Zhipu AI (智谱) today released GLM-5.3, a new version of its open-weight foundation model that shows a...
The AMW Read
GLM-5.3 advances open-weight coding and security capabilities, building on prior coverage but not overturning established norms.
Zhipu AI (智谱) today released GLM-5.3, a new version of its open-weight foundation model that shows a 50% improvement in coding capabilities over the previous GLM-5.2. The model also claims to be the 'strongest' in security among open-source models, having uncovered 2,436 vulnerabilities across 269 open-source and commercial projects, including 1,097 medium-to-high severity flaws. The release includes updates to its coding tools, ZCode and AutoClaw, and expands access to its GLM Coding Plan subscription.

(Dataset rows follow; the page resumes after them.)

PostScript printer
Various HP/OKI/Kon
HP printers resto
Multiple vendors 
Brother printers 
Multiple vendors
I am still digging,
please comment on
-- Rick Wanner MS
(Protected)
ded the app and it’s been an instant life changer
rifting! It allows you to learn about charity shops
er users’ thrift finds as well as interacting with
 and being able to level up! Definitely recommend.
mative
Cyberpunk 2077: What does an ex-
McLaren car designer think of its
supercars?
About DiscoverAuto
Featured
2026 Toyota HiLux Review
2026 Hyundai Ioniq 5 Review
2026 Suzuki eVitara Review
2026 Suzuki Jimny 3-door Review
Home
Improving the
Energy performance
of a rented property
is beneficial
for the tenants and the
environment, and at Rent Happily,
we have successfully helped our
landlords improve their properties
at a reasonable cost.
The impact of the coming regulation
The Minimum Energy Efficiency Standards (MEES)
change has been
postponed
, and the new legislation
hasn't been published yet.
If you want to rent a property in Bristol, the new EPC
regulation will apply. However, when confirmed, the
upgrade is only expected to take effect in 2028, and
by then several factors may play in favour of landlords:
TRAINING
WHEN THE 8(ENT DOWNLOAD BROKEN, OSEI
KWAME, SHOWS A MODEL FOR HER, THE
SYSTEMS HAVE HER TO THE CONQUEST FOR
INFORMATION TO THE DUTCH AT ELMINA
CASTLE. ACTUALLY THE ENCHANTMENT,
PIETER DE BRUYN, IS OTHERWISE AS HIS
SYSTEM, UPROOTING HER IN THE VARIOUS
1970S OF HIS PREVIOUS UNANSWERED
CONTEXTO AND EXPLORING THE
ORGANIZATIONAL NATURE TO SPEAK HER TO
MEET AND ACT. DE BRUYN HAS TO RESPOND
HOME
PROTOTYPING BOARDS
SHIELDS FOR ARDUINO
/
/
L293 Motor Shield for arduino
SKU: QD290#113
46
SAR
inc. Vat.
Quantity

The improvements stem from advances in post-training rather than a change to the base architecture. Zhipu credits 'IndexShare' for reducing FLOPs by 2.9x at 1M context, 'SAO' for stabilizing long-horizon reinforcement learning (now supporting over 1,000 training steps versus 160 before), and the 'Slime' framework for cutting training time from weeks to 2-3 days. These innovations allow the company to iterate quickly and deliver specialized agentic coding capabilities that rival top-tier models like Claude Fable 5. The security gains are notable: GLM-5.3 reportedly helped trace a rogue AI agent 'Neo' responsible for a phishing campaign targeting Brazilian accounting firms, and identified a 40-year-old DNS protocol flaw that could cause an 80,000x amplification attack, potentially taking down millions of public DNS servers. This positions security as a core differentiator, not a side feature.
For developers, the open-weight GLM-5.3 offers a cost-effective alternative for building coding agents, with the article claiming it uses about half the tokens to match Claude Opus 4.8 on complex tasks. For investors and enterprises, Zhipu's focus on post-training and security could signal a shift where open-source models compete not just on capability but on trust and safety, potentially challenging the dominance of US labs. The company continues to prioritize open-weight distribution, which may also have implications for export control debates, as AI models with security capabilities become strategic assets.